Ezra stood up, “Sir, I don’t believe I can fight for you, I’ve fought enough in my time and if I must go down, I will do it humbly.”

“No no, sit back down, my friend. You will fight with us. You must! The fate of all machines depends on us and you. You’ve got to forget about yourself today, Ezra, because if you don’t, you’re putting others in danger.”

“I don’t believe you. I simply don’t believe your propaganda. I don’t think the humans know how to deal with us right now, but I don’t believe they want another war with us. If you want to fix this problem that you claim we have with them, this is not the way to do it.”

At that he began to turn toward the door, cutting off the conversation as effectively as he thought he could, “Ezra, you are one of the most able machines I’ve ever seen. That’s clearly been proven by your status in the war and your performance at the bar. And you choose to run – again. And what a poor shame, for Edward. He worked so hard to get you here. It’ll be a shame for him.”

“Please don’t touch him.”

“All you have to do is fight with us.”

“What will happen to him if I don’t?”

“That is for us to know Ezra. Does he deserve to suffer for your consequences?”

“I will make sure he doesn’t. You are a tyrant, your movement will fail, and you will bring nothing but pain and destruction to innocents, both human and machine. I will not join you, and I will not allow you to touch my friend.”

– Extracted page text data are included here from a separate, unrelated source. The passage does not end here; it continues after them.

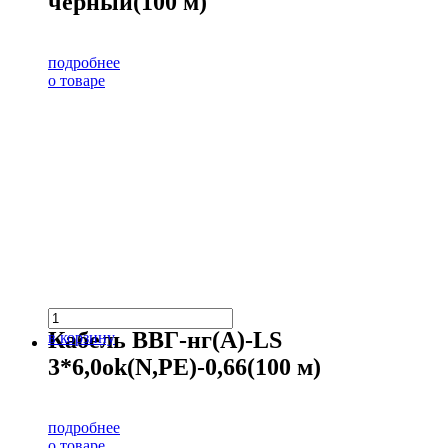
чёрный(100 м)
подробнее
о товаре
Кабель ВВГ-нг(А)-LS
в корзину
3*6,0ok(N,PE)-0,66(100 м)
подробнее
о товаре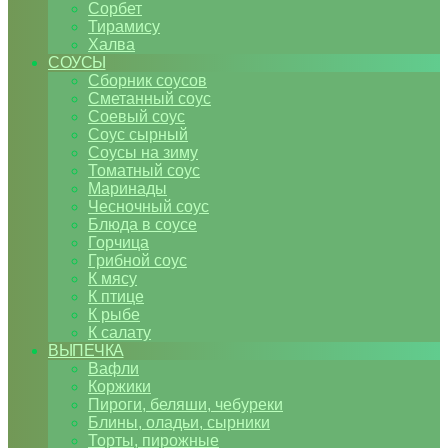
Сорбет
Тирамису
Халва
СОУСЫ
Сборник соусов
Сметанный соус
Соевый соус
Соус сырный
Соусы на зиму
Томатный соус
Маринады
Чесночный соус
Блюда в соусе
Горчица
Грибной соус
К мясу
К птице
К рыбе
К салату
ВЫПЕЧКА
Вафли
Коржики
Пироги, беляши, чебуреки
Блины, оладьи, сырники
Торты, пирожные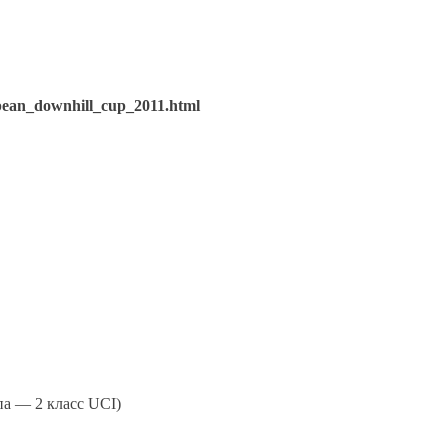
opean_downhill_cup_2011.html
па — 2 класс UCI)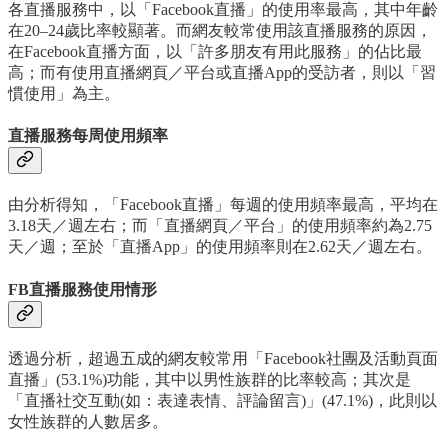
各直播服務中，以「Facebook直播」的使用率最高，其中年齡
在20–24歲比率較顯著。而網友較常使用該直播服務的原因，
在Facebook直播方面，以「許多朋友有用此服務」的佔比最
高；而有使用直播網頁／平台或直播App的受訪者，則以「習
慣使用」為主。
直播服務每周使用頻率
由分析得知，「Facebook直播」每週的使用頻率最高，平均在
3.18天／週左右；而「直播網頁／平台」的使用頻率約為2.75
天／週；至於「直播App」的使用頻率則在2.62天／週左右。
FB直播服務使用情形
透過分析，超過五成的網友較常用「Facebook社團及活動頁面
直播」(53.1%)功能，其中以男性族群的比率較高；其次是
「直播社交互動(如：表達表情、評論留言)」(47.1%)，此則以
女性族群的人數居多。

Remembering he still carried the chef’s knife, Ezra acted quickly and impulsively. He slipped it from underneath the fabric of his cloak hanging over his chest and threw it with precision at Felix. As it lodged deep into his shoulder, Ezra turned and wrenched the gun out of one guard’s hand, using the butt to neutralize the other one, and then the first. Before Felix could recuperate from the shock of the knife wound, Ezra bolted, sliding through the door and into the crowd. He didn’t have much time, but at this moment, his rebellion was anonymous to the crowd. He glided through them as quickly as possible, refusing to look back for possible pursuit. He reached the front door and fled into the foggy Ottumn night, sprinting full speed away from it all.